Integrating social theory in text analysis: Constrained topic models in social research
Title: Integrating social theory in text analysis: Constrained topic models in social research
DNr: NAISS 2023/22-1043
Project Type: NAISS Small Compute
Principal Investigator: Anastasia Menshikova <anastasia.menshikova@liu.se>
Affiliation: Linköpings universitet
Duration: 2023-10-05 – 2024-11-01
Classification: 50401
Keywords:

Abstract

Textual data has been a crucial data source for scientific inquiries and has produced insights in many fields. Recent methodological advancements in computational text analysis have enabled the analysis of large-scale textual data containing millions of documents. To be able to fully exploit these techniques and data sources, it is important to allow for data-driven discoveries while still integrating theory and prior knowledge into the analysis. In this project, we argue that constrained topic models are a suitable method to complete this integration.
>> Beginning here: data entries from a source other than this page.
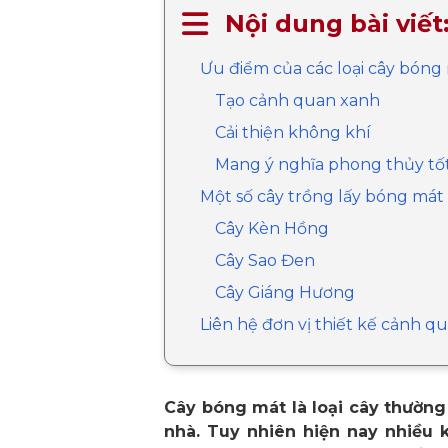
Nội dung bài viết
Ưu điểm của các loại cây bóng
Tạo cảnh quan xanh
Cải thiện không khí
Mang ý nghĩa phong thủy tố
Một số cây trồng lấy bóng mát đ
Cây Kèn Hồng
Cây Sao Đen
Cây Giáng Hương
Liên hệ đơn vị thiết kế cảnh 
Cây bóng mát là loại cây thường
nhà. Tuy nhiên hiện nay nhiều 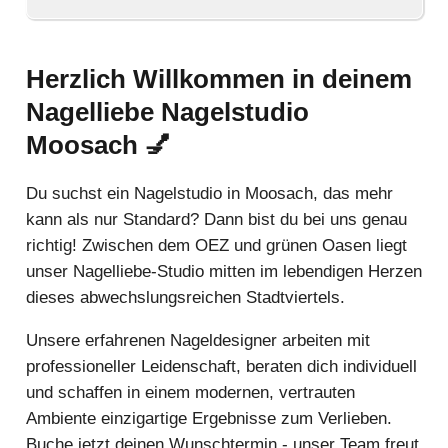
Herzlich Willkommen in deinem
Nagelliebe Nagelstudio
Moosach
💅
Du suchst ein Nagelstudio in Moosach, das mehr
kann als nur Standard? Dann bist du bei uns genau
richtig! Zwischen dem OEZ und grünen Oasen liegt
unser Nagelliebe-Studio mitten im lebendigen Herzen
dieses abwechslungsreichen Stadtviertels.
Unsere erfahrenen Nageldesigner arbeiten mit
professioneller Leidenschaft, beraten dich individuell
und schaffen in einem modernen, vertrauten
Ambiente einzigartige Ergebnisse zum Verlieben.
Buche jetzt deinen Wunschtermin - unser Team freut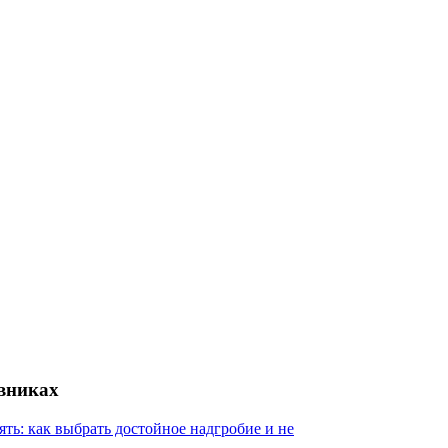
евниках
ять: как выбрать достойное надгробие и не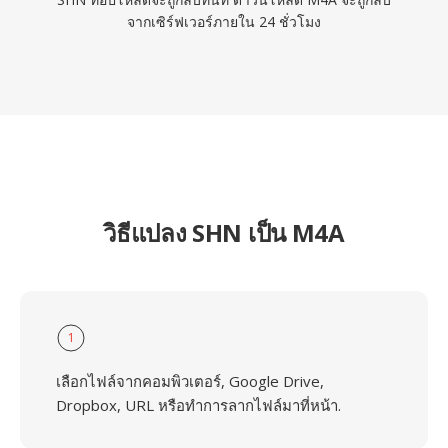
จากเซิร์ฟเวอร์ภายใน 24 ชั่วโมง
วิธีแปลง SHN เป็น M4A
1
เลือกไฟล์จากคอมพิวเตอร์, Google Drive,
Dropbox, URL หรือทำการลากไฟล์มาที่หน้า.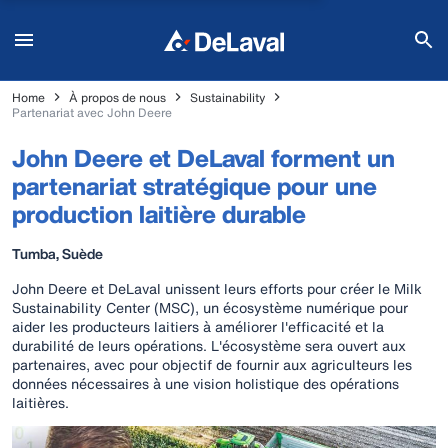
Home
À propos de nous
Sustainability
Partenariat avec John Deere
John Deere et DeLaval forment un
partenariat stratégique pour une
production laitière durable
Tumba, Suède
John Deere et DeLaval unissent leurs efforts pour créer le Milk
Sustainability Center (MSC), un écosystème numérique pour
aider les producteurs laitiers à améliorer l'efficacité et la
durabilité de leurs opérations. L'écosystème sera ouvert aux
partenaires, avec pour objectif de fournir aux agriculteurs les
données nécessaires à une vision holistique des opérations
laitières.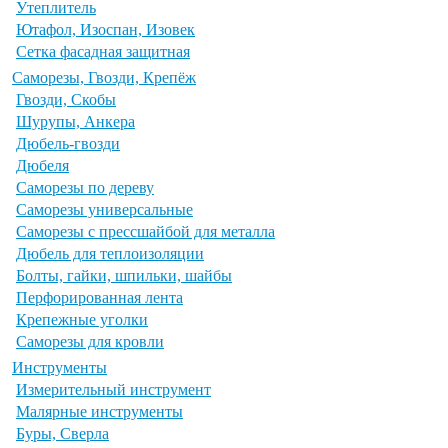
Утеплитель
Ютафол, Изоспан, Изовек
Сетка фасадная защитная
Саморезы, Гвозди, Крепёж
Гвозди, Скобы
Шурупы, Анкера
Дюбель-гвозди
Дюбеля
Саморезы по дереву
Саморезы универсальные
Саморезы с прессшайбой для металла
Дюбель для теплоизоляции
Болты, гайки, шпильки, шайбы
Перфорированная лента
Крепежные уголки
Саморезы для кровли
Инструменты
Измерительный инструмент
Малярные инструменты
Буры, Сверла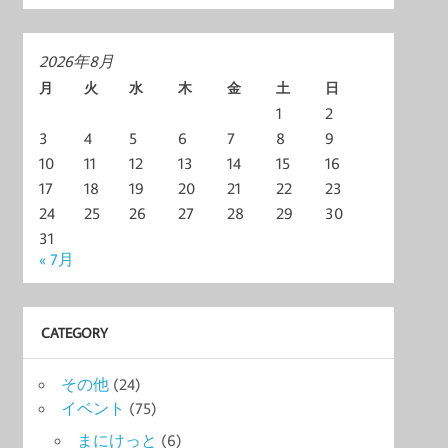
2026年8月
月
火
水
木
金
土
日
1
2
3
4
5
6
7
8
9
10
11
12
13
14
15
16
17
18
19
20
21
22
23
24
25
26
27
28
29
30
31
« 7月
CATEGORY
その他
(24)
イベント
(75)
まにけっと
(6)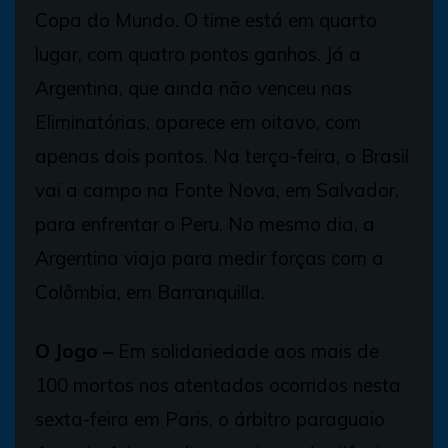
Copa do Mundo. O time está em quarto
lugar, com quatro pontos ganhos. Já a
Argentina, que ainda não venceu nas
Eliminatórias, aparece em oitavo, com
apenas dois pontos. Na terça-feira, o Brasil
vai a campo na Fonte Nova, em Salvador,
para enfrentar o Peru. No mesmo dia, a
Argentina viaja para medir forças com a
Colômbia, em Barranquilla.
O Jogo –
Em solidariedade aos mais de
100 mortos nos atentados ocorridos nesta
sexta-feira em Paris, o árbitro paraguaio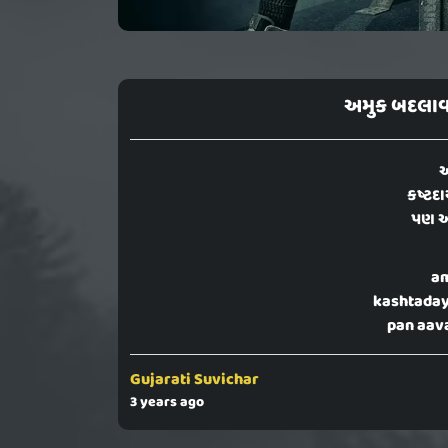
અમુક બદલાવ
અ
કષ્ટદ
પણ આ
am
kashtaday
pan aava
Gujarati Suvichar
3 years ago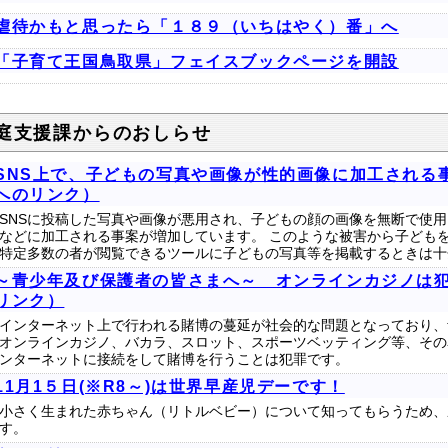
虐待かもと思ったら「１８９（いちはやく）番」へ
「子育て王国鳥取県」フェイスブックページを開設
庭支援課からのおしらせ
SNS上で、子どもの写真や画像が性的画像に加工される
へのリンク）
SNSに投稿した写真や画像が悪用され、子どもの顔の画像を無断で使用
などに加工される事案が増加しています。 このような被害から子どもを
特定多数の者が閲覧できるツールに子どもの写真等を掲載するときは十
～青少年及び保護者の皆さまへ～ オンラインカジノは犯
リンク）
インターネット上で行われる賭博の蔓延が社会的な問題となっており、
オンラインカジノ、バカラ、スロット、スポーツベッティング等、その
ンターネットに接続をして賭博を行うことは犯罪です。
11月1５日(※R8～)は世界早産児デーです！
小さく生まれた赤ちゃん（リトルベビー）について知ってもらうため、
す。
Constrained topic models are an approach to estimating latent themes in a text corpus, and the constraining extension allows one to place informative priors on a subset of the parameters. However, there is no formalized framework for how to utilize constrained topic models as a tool for integrating social theory in data-driven analysis. To fill this void, we propose a framework with the starting point of a theoretical construct(s) and describe several steps in how to end up with valid measurements for the categories of researchers’ interest. More precisely, we propose an iterative research process where theoretical and prior knowledge gets updated based on the analyses. Furthermore, we propose tools to validate the model, both from a sociological and from a statistical point of view. To highlight the utility of our approach, we use abortion discourse in the US Congress as a case where we apply our framework. Using this case, we show the fruitfulness of seeded topic models and our framework for theoretically driven sociological inquiries.